GIVEN that David Cameron is the man with his finger on the nuclear button it is slightly worrying that the Prime Minister doesn’t have a bit more control over Witney Conservatives.

The constituency association’s website seems to be stuck in a pre-May time warp where the election never happened and the Liberal Democrats are still in government.

The website says Mr Cameron is head of a Conservative/Lib Dem coalition, somehow ignoring the fact the Lib Dems were decimated in the election and ended up with just eight seats.

The Insider would have imagined Witney Conservatives would have been ecstatic with a Tory majority. But perhaps there are some more liberal Conservatives in West Oxfordshire who secretly pine for the days of Mr Cameron and Nick Clegg spending their days together in Downing Street.

Oxford Mail:

THE Insider is an avid fan of TV quiz shows, particularly more high-brow offerings.

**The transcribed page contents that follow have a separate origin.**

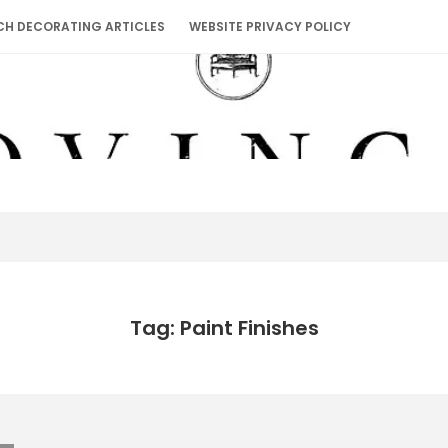
CH DECORATING ARTICLES
WEBSITE PRIVACY POLICY
Tag: Paint Finishes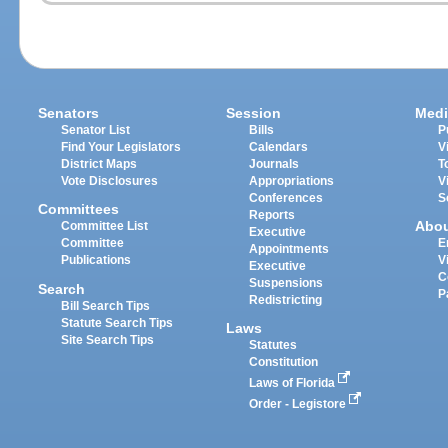
Senators
Session
Medi
Senator List
Bills
P
Find Your Legislators
Calendars
V
District Maps
Journals
T
Vote Disclosures
Appropriations
V
Conferences
S
Committees
Reports
Abo
Committee List
Executive
Committee
E
Appointments
Publications
V
Executive
C
Suspensions
Search
P
Redistricting
Bill Search Tips
Statute Search Tips
Laws
Site Search Tips
Statutes
Constitution
Laws of Florida
Order - Legistore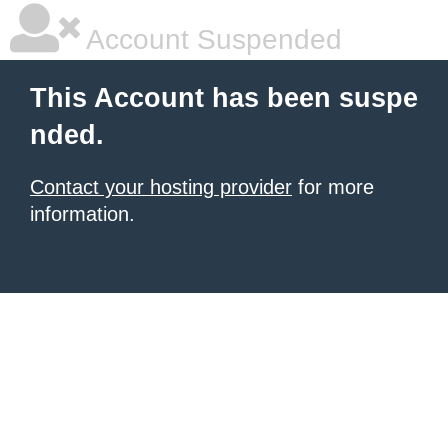
Account Suspended
This Account has been suspe
nded.
Contact your hosting provider
for more
information.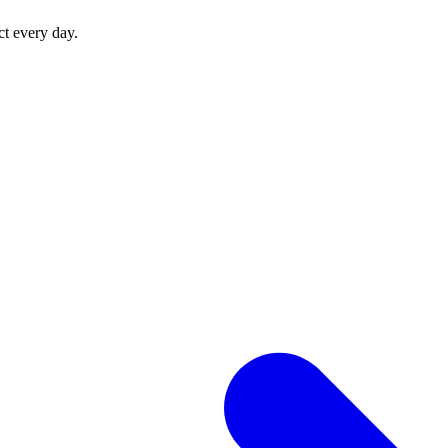
ct every day.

So there was delight all around when Witney whizzkid Duncan Enright was spotted on Only Connect, the BBC show focused around making connections between seemingly unrelated clues.

The Labour councillor and one-time parliamentary candidate for the constituency teamed up with Paddy Baker and Dave Robinson to face questioning from Victoria Coren Mitchell.

Unfortunately he and his teammates let West Oxfordshire down somewhat as they failed to triumph.

Perhaps after his failed challenge of David Cameron last May Mr Enright is getting to enjoy being a runner-up.

NO one could say Network Rail is having an easy time of it at the moment.

Scrapping multi-million pound schemes and delaying others must mean life in the PR team cannot be a happy one right now.

So surely all the more reason not to make stupid mistakes?

And yet, in the firm’s own planning application to Vale of White Horse District Council to make alterations to Radley Road bridge, they managed to spell the name of the village wrong in “Redley” Railway Station.

It wouldn’t be so bad if it weren’t for the fact that residents in Radley have been fighting Network Rail for the past two years after it put up car parking charges, pushing commuters out onto the narrow village streets.